Ryan pulled his chair closer. “Devon and I never really settled. There were a few months when we were five or six when I kept losing strength. Everyone was sure I’d be gone by our seventh birthday.” His lips twitched into a smile. “But I came back. I don’t know how, exactly. I remember fighting it, Devon fighting it … and I don’t know. Our parents never told anyone. You remember our mom works at the hospital?”

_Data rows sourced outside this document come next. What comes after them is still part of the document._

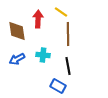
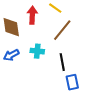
brown line: (68, 34) -> (62, 30), turned 40
blue rectangle: (58, 86) -> (72, 82), moved, turned 49

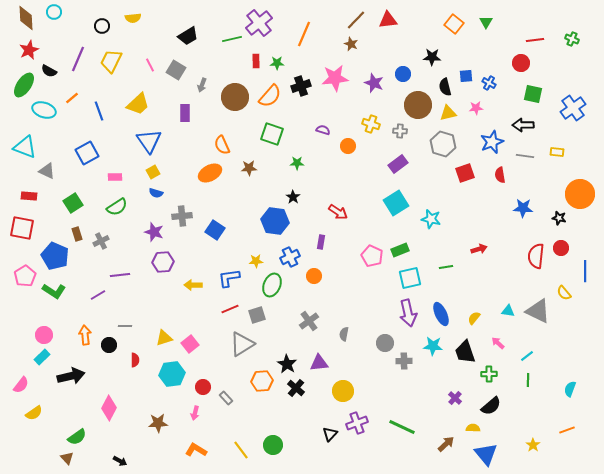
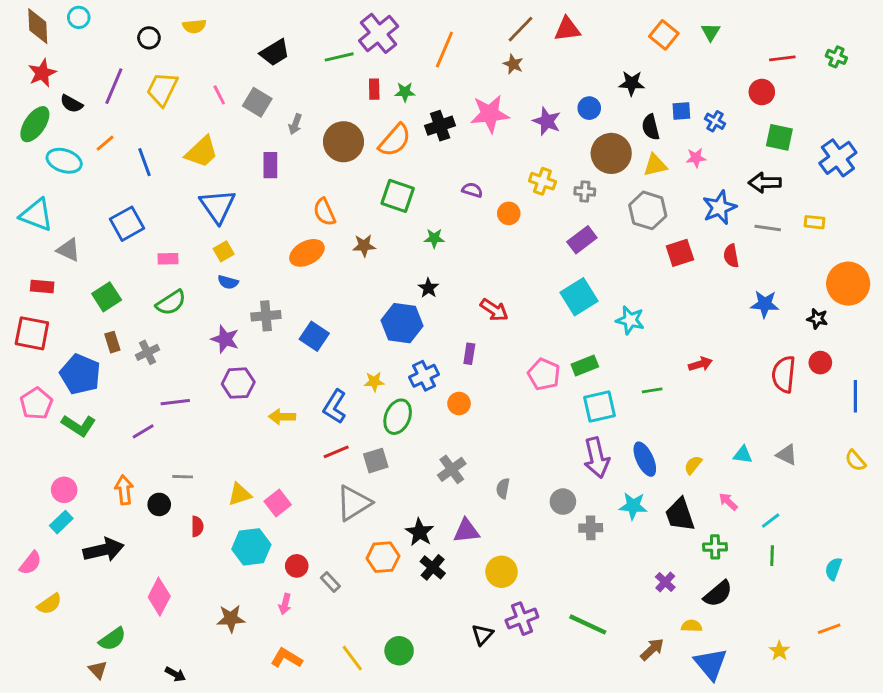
blue L-shape: (229, 278) -> (335, 406), turned -50
yellow semicircle: (564, 293) -> (855, 461), moved
gray triangle: (538, 311) -> (787, 455), size x0.6

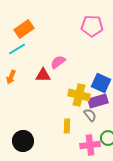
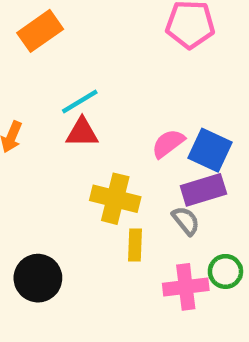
cyan line: (17, 49) -> (80, 102), moved
pink semicircle: (58, 62) -> (168, 144), moved
yellow cross: (79, 95) -> (115, 199), moved

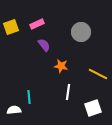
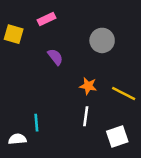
pink rectangle: (37, 24) -> (46, 19), moved
yellow square: (11, 27) -> (14, 34), turned 35
orange star: (61, 66) -> (88, 86), moved

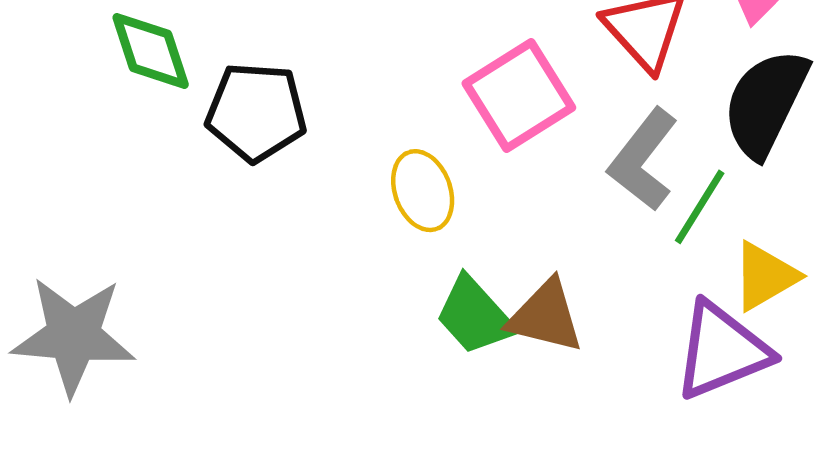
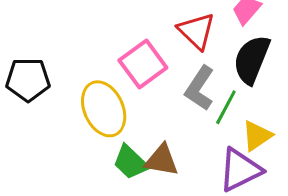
yellow ellipse: (423, 191) -> (104, 109), size x1.6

I did. That was where the medicine came from—stolen one day when Hally had gone with her mother to work. Addie had barely kept from shuddering when she’d learned.

“She knows a bit about this kind of stuff. She thought maybe we were just late bloomers or something. Or she hoped, anyway. So she never reported it, and she made sure we hid it—she hid us. Donvale—that’s where we lived before—is this tiny, rural place, so it was easier to keep to ourselves. Our dad homeschooled us through first and second grade so we wouldn’t be in public so much during that time, when every-one’s newly settled. Our parents were afraid, you know?”

It took all my strength—all my strength and all my concentration—but I managed to force our lips, our tongue, to form one word: “Yes.” And in that one word, I tried to convey everything.

Ryan smiled, like he always did when I spoke, even when it was just a few syllables. But then his smile faded. “The officials wouldn’t have been lenient about the deadline—not with us.”

I was torn between horror and envy. If you knew your child was sick, wasn’t developing naturally, how could you not take him to the doctor? How could you not worry?

“But eventually, not going to regular school was attracting more attention than it was worth. Our mom thought Devon showed signs of being dominant, so when she finally registered us, she put only his name. Just pretend, she told us. We’d already learned how important it was that we did.”